══ Entries provided

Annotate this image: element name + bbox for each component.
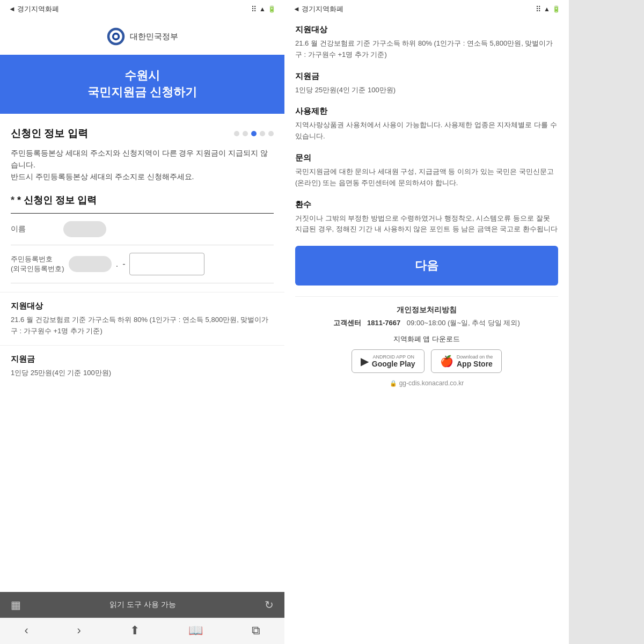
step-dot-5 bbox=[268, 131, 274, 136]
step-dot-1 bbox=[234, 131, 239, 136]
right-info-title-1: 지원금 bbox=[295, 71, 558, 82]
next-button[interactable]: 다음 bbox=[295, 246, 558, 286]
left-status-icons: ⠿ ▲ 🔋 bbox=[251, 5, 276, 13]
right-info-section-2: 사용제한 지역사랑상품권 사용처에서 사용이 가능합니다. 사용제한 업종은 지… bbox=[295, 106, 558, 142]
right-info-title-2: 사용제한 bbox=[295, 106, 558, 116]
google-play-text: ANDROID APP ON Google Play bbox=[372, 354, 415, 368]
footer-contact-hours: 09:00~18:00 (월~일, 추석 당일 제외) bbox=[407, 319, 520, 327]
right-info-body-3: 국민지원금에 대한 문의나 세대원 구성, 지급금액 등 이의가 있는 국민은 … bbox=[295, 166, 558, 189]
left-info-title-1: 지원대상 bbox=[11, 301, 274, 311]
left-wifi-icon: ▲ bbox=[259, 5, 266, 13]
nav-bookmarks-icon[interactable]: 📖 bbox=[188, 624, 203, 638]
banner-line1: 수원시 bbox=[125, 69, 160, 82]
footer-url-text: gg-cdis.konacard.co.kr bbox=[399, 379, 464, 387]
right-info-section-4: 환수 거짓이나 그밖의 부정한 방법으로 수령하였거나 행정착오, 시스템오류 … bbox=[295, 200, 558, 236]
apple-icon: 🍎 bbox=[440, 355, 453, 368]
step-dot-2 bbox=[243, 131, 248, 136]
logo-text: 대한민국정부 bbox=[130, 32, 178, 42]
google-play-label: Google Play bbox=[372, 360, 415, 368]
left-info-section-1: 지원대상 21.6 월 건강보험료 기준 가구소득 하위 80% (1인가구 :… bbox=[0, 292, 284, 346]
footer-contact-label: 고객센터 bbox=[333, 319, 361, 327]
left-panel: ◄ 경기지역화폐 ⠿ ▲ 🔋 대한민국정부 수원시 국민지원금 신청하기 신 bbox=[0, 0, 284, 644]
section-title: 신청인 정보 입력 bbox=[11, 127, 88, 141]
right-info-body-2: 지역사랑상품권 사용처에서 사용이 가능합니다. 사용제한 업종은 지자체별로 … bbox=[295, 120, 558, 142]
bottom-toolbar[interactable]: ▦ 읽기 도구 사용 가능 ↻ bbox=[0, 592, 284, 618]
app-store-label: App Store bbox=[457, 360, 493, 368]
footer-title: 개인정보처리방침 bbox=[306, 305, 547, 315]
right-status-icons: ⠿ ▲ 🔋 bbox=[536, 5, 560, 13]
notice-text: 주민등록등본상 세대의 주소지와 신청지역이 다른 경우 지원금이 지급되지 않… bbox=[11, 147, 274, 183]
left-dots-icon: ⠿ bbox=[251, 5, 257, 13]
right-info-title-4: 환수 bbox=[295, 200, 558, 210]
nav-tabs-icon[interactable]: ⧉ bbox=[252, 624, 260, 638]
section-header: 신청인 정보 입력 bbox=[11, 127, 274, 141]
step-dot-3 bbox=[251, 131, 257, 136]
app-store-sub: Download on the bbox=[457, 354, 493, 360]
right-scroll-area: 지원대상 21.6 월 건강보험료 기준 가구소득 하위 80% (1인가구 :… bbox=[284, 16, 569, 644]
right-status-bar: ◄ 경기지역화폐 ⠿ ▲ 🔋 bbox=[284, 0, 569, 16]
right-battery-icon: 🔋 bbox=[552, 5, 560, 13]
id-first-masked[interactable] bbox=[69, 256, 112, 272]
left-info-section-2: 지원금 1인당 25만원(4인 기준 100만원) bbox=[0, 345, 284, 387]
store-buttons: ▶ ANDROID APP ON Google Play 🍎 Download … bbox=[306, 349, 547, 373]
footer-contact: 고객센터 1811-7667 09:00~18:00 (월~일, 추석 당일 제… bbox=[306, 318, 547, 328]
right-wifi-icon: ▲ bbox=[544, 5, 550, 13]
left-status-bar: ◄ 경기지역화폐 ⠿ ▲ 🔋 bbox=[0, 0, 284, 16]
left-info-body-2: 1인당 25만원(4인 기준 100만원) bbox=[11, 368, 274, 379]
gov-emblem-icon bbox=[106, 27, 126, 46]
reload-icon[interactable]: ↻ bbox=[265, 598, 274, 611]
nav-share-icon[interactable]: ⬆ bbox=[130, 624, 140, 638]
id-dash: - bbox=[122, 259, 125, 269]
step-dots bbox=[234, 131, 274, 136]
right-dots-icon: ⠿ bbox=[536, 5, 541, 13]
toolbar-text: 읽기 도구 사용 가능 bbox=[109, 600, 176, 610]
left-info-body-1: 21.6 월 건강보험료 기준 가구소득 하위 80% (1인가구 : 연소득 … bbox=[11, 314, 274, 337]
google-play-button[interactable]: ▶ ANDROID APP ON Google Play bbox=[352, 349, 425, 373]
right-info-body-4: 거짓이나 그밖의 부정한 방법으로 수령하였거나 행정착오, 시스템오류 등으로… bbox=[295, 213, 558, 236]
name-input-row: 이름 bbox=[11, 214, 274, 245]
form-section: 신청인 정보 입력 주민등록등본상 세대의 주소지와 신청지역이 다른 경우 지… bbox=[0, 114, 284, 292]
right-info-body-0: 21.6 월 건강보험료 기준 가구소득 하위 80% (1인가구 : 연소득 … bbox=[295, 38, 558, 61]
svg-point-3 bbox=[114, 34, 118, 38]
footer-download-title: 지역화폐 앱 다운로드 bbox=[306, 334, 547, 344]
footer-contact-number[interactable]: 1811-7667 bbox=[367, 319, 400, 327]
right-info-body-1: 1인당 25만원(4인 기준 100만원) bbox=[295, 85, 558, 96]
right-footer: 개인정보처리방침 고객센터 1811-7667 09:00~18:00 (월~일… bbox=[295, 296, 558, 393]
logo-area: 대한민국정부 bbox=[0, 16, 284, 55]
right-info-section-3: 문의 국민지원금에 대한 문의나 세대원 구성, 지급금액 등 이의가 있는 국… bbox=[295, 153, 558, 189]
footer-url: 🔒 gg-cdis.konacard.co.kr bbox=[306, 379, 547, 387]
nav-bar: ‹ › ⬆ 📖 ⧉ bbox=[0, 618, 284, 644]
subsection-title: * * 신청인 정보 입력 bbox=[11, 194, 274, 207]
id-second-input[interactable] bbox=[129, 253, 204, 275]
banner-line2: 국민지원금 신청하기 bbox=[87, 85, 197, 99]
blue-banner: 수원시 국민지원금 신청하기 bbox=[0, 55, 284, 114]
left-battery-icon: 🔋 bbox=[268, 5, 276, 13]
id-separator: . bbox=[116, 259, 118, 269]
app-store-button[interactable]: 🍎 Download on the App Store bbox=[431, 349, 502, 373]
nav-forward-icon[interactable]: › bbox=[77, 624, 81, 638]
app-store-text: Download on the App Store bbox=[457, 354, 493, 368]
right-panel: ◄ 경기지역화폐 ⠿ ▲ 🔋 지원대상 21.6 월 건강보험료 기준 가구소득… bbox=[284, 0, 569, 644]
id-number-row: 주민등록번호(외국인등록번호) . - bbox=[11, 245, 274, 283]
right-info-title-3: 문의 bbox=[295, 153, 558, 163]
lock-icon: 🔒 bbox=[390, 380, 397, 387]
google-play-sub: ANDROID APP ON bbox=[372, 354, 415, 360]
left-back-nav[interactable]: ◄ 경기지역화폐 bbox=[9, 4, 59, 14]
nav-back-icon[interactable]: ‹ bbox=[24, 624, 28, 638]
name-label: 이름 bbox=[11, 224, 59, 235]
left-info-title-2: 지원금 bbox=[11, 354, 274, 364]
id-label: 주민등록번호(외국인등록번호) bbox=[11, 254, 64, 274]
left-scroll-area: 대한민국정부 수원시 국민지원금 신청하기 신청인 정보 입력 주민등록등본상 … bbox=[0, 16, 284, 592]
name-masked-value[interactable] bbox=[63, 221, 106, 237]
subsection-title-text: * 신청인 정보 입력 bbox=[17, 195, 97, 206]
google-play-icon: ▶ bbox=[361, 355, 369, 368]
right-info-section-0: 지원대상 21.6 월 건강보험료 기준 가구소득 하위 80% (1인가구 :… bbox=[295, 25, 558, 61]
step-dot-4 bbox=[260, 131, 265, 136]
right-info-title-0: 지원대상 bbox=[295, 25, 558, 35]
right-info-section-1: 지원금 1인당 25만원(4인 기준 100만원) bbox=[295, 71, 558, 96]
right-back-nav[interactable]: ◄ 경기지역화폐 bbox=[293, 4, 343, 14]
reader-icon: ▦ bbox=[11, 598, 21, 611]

════

**What needs to be done:**
What is the number of lines in the data that include "신청하기"? Answer with that number alone.

**Response to the exercise:**
4